Are you ready for winter to end? I do appreciate bright and pretty snow, sparkling in the sunshine, but the gray and wet days are getting tiring and the vast fluctuations in temperature do get challenging. It’s easy to look forward to green grass and warm air.
While we all love sunny days with our cows out on pasture, the reality is that throughout the years and the seasons, there are some rather unlovely days to deal with, too. This messy winter season is certainly proof of that!
We outwinter the herd on a bedding pack, with an improvised windbreak composed of recycled metal sheeting and round bales of soybean or corn stalks.
We try to keep the cows out in the field for as long as possible on stockpiled pasture and cover crops (usually into December), as long as the soil stays firm enough. But with our heavy clay soils and intermittent thawing, there comes a time we have to resign ourselves to locking the cows up for the winter.
We are blessed with a concrete lot and hayshed with hayrack for the cows to reach through for their hay or baleage.

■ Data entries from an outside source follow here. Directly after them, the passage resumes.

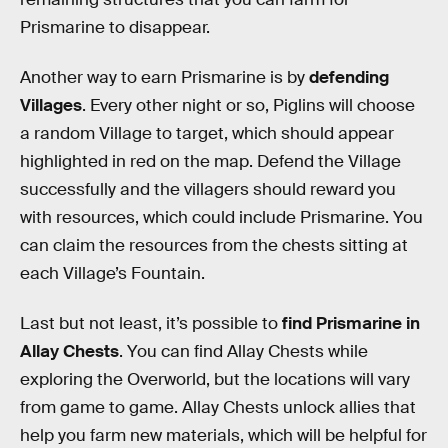
Prismarine to disappear.
Another way to earn Prismarine is by
defending
Villages
. Every other night or so, Piglins will choose
a random Village to target, which should appear
highlighted in red on the map. Defend the Village
successfully and the villagers should reward you
with resources, which could include Prismarine. You
can claim the resources from the chests sitting at
each Village’s Fountain.
Last but not least, it’s possible to
find Prismarine in
Allay Chests
. You can find Allay Chests while
exploring the Overworld, but the locations will vary
from game to game. Allay Chests unlock allies that
help you farm new materials, which will be helpful for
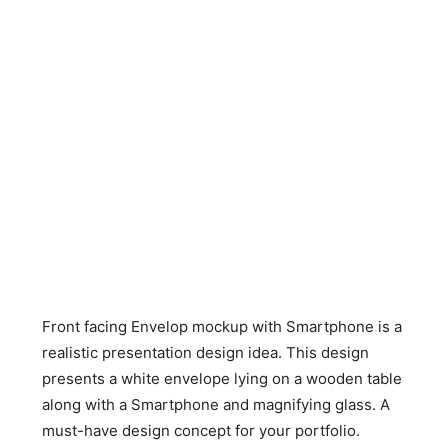
Front facing Envelop mockup with Smartphone is a
realistic presentation design idea. This design
presents a white envelope lying on a wooden table
along with a Smartphone and magnifying glass. A
must-have design concept for your portfolio.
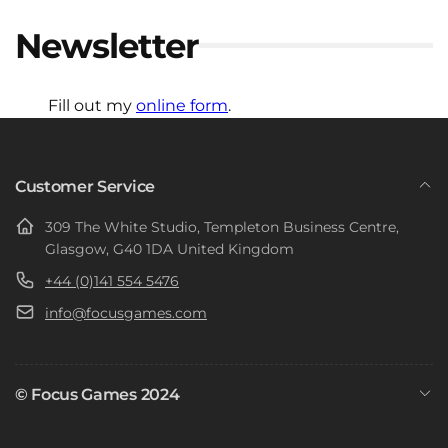
Newsletter
Fill out my
online form
.
Customer Service
309 The White Studio, Templeton Business Centre,
Glasgow, G40 1DA United Kingdom
+44 (0)141 554 5476
info@focusgames.com
© Focus Games 2024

We use round bales of cornstalks for bedding. Sometimes we put the round bales in the manure spreader (after removing the netwrap) and drive back and forth around the bedding pack to distribute it. This also does a good job of scouring out the spreader after each manure-hauling episode.
Lately, we’ve been just unrolling the bales and pushing the stalks around with the spike on the skidsteer, which leaves a lumpier surface, but the cows seem to distribute it when they bounce out there to play on the fresh bedding. It’s fun to see what a party they have with it.
We are thankful that our cows adapt well to whatever the weather throws them, thanks to their dual purpose genetics. They look just as content on a winter day standing behind their wind break as they do on the best pasture day. We don’t have any trouble keeping enough condition on them over the winter, and they put on thick haircoats in the fall which shield them from the cold and dampness.